▶ _WORK REQUIRED_
Copy every entry exactly as it stands, though any image it holds should stay out of the copy.

** EXCERPTED DATA follows **

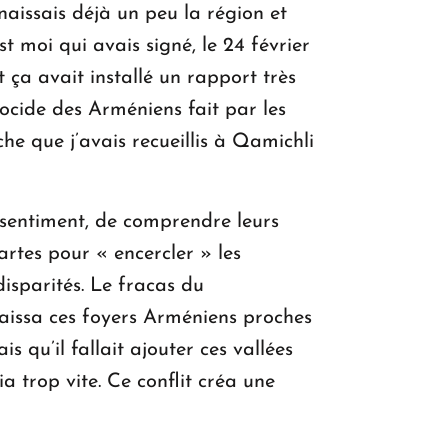
aissais déjà un peu la région et
 moi qui avais signé, le 24 février
t ça avait installé un rapport très
nocide des Arméniens fait par les
he que j’avais recueillis à Qamichli
essentiment, de comprendre leurs
artes pour « encercler » les
isparités. Le fracas du
aissa ces foyers Arméniens proches
 qu’il fallait ajouter ces vallées
 trop vite. Ce conflit créa une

** End of EXCERPTED DATA **

▶ _RESPONSE TO THE EXERCISE_
aissais déjà un peu la région et
 moi qui avais signé, le 24 février
t ça avait installé un rapport très
nocide des Arméniens fait par les
he que j’avais recueillis à Qamichli
essentiment, de comprendre leurs
artes pour « encercler » les
isparités. Le fracas du
aissa ces foyers Arméniens proches
 qu’il fallait ajouter ces vallées
 trop vite. Ce conflit créa une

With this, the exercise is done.